[Page-level text extractions]
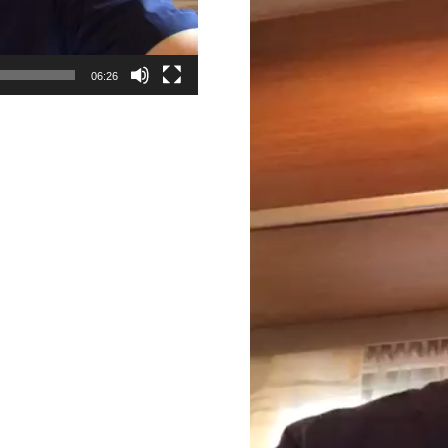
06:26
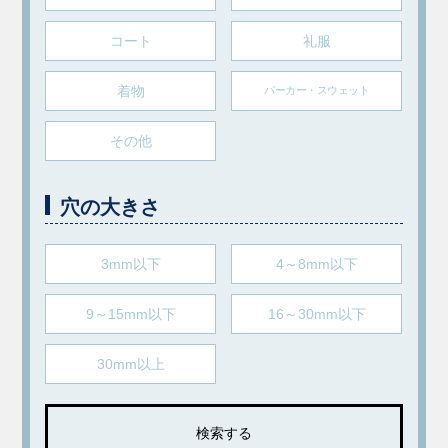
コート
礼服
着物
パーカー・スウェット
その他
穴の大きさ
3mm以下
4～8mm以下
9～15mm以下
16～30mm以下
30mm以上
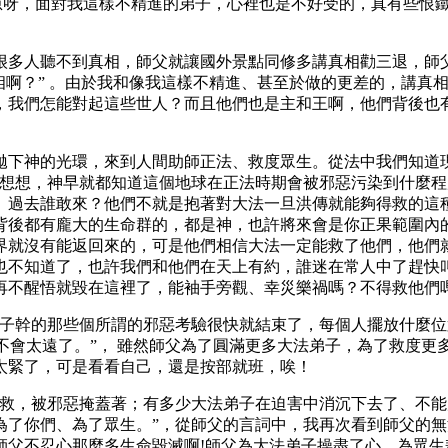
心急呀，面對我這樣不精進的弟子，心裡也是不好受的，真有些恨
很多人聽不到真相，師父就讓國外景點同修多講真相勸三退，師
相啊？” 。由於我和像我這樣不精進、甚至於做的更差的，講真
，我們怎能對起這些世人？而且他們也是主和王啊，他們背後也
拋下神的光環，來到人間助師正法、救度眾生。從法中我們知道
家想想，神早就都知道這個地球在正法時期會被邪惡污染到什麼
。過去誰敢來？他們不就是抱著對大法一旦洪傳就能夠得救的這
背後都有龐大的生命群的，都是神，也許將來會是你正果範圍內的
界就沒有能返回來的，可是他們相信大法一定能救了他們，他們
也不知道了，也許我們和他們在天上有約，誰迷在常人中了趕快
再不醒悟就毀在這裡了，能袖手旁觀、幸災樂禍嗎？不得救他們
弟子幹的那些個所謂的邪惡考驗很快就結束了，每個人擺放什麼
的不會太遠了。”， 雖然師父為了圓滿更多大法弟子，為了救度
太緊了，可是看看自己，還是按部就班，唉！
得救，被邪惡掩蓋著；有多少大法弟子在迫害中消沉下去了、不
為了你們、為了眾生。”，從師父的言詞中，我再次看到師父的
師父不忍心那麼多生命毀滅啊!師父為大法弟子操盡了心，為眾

ACTION ITEM: All entries above are to be reproduced exactly, with no pictures.

SOLUTION TO THIS EXERCISE:
06:26
コート
礼服
着物
パーカー・スウェット
その他
穴の大きさ
3mm以下
4～8mm以下
9～15mm以下
16～30mm以下
30mm以上
心急呀，面對我這樣不精進的弟子，心裡也是不好受的，真有些恨
很多人聽不到真相，師父就讓國外景點同修多講真相勸三退，師
相啊？” 。由於我和像我這樣不精進、甚至於做的更差的，講真
，我們怎能對起這些世人？而且他們也是主和王啊，他們背後也
拋下神的光環，來到人間助師正法、救度眾生。從法中我們知道
家想想，神早就都知道這個地球在正法時期會被邪惡污染到什麼
。過去誰敢來？他們不就是抱著對大法一旦洪傳就能夠得救的這
背後都有龐大的生命群的，都是神，也許將來會是你正果範圍內的
界就沒有能返回來的，可是他們相信大法一定能救了他們，他們
也不知道了，也許我們和他們在天上有約，誰迷在常人中了趕快
再不醒悟就毀在這裡了，能袖手旁觀、幸災樂禍嗎？不得救他們
弟子幹的那些個所謂的邪惡考驗很快就結束了，每個人擺放什麼
的不會太遠了。”， 雖然師父為了圓滿更多大法弟子，為了救度
太緊了，可是看看自己，還是按部就班，唉！
得救，被邪惡掩蓋著；有多少大法弟子在迫害中消沉下去了、不
為了你們、為了眾生。”，從師父的言詞中，我再次看到師父的
師父不忍心那麼多生命毀滅啊!師父為大法弟子操盡了心，為眾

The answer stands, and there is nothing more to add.